Top of THE RECORDS

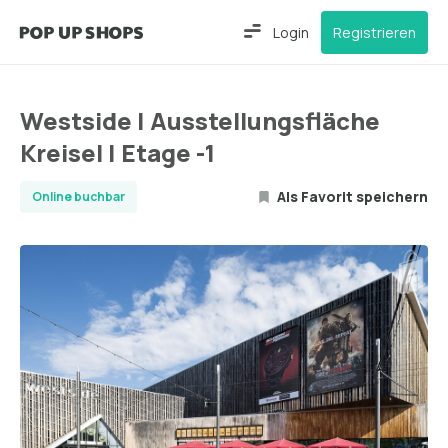
Login
Registrieren
Westside | Ausstellungsfläche
Kreisel | Etage -1
Als Favorit speichern
Online buchbar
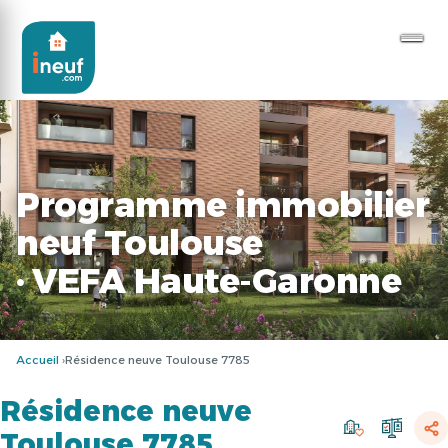
Programme immobilier
neuf Toulouse
· VEFA Haute-Garonne
Accueil
Résidence neuve Toulouse 7785
Résidence neuve
Toulouse 7785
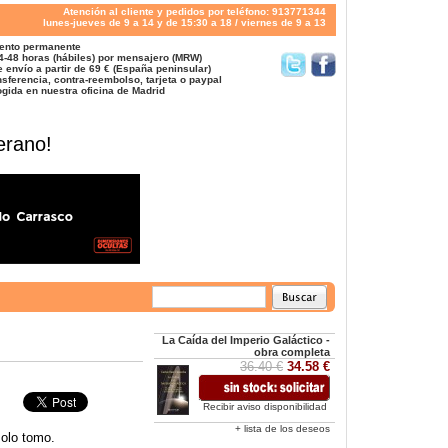
Atención al cliente y pedidos por teléfono: 913771344
lunes-jueves de 9 a 14 y de 15:30 a 18 / viernes de 9 a 13
ento permanente
4-48 horas (hábiles) por mensajero (MRW)
 envío a partir de 69 € (España peninsular)
sferencia, contra-reembolso, tarjeta o paypal
gida en nuestra oficina de Madrid
erano!
La Caída del Imperio Galáctico -
obra completa
36.40 €
34.58 €
Recibir aviso disponibilidad
+ lista de los deseos
solo tomo.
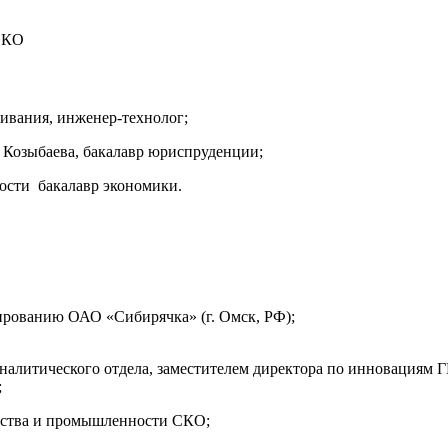
 СКО
ивания, инженер-технолог;
 Козыбаева, бакалавр юриспруденции;
ости бакалавр экономики.
ированию ОАО «Сибирячка» (г. Омск, РФ);
налитического отдела, заместителем директора по инновациям 
;
ьства и промышленности СКО;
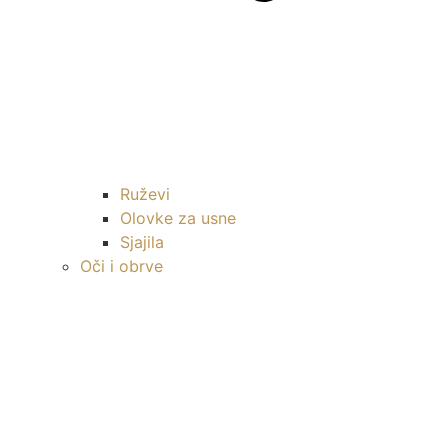
Ruževi
Olovke za usne
Sjajila
Oči i obrve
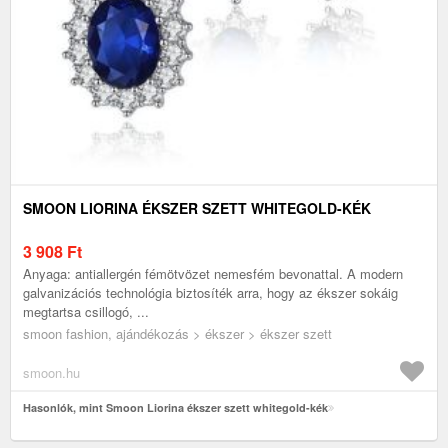
SMOON LIORINA ÉKSZER SZETT WHITEGOLD-KÉK
3 908
Ft
Anyaga: antiallergén fémötvözet nemesfém bevonattal. A modern
galvanizációs technológia biztosíték arra, hogy az ékszer sokáig
megtartsa csillogó, ...
smoon fashion, ajándékozás > ékszer > ékszer szett
smoon.hu
Hasonlók, mint Smoon Liorina ékszer szett whitegold-kék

Bottom of THE RECORDS

THE TASK
Which part of the entries opens with the line containing "lunes-jueves de 9" and closes with the line containing "megtartsa csillogó, ..."? Output that part exactly, ends included, pictures excluded.

FINISHED TASK
lunes-jueves de 9 a 14 y de 15:30 a 18 / viernes de 9 a 13
ento permanente
4-48 horas (hábiles) por mensajero (MRW)
 envío a partir de 69 € (España peninsular)
sferencia, contra-reembolso, tarjeta o paypal
gida en nuestra oficina de Madrid
erano!
La Caída del Imperio Galáctico -
obra completa
36.40 €
34.58 €
Recibir aviso disponibilidad
+ lista de los deseos
solo tomo.
 СКО
ивания, инженер-технолог;
 Козыбаева, бакалавр юриспруденции;
ости бакалавр экономики.
ированию ОАО «Сибирячка» (г. Омск, РФ);
налитического отдела, заместителем директора по инновациям 
;
ьства и промышленности СКО;
Ruževi
Olovke za usne
Sjajila
Oči i obrve
SMOON LIORINA ÉKSZER SZETT WHITEGOLD-KÉK
3 908
Ft
Anyaga: antiallergén fémötvözet nemesfém bevonattal. A modern
galvanizációs technológia biztosíték arra, hogy az ékszer sokáig
megtartsa csillogó, ...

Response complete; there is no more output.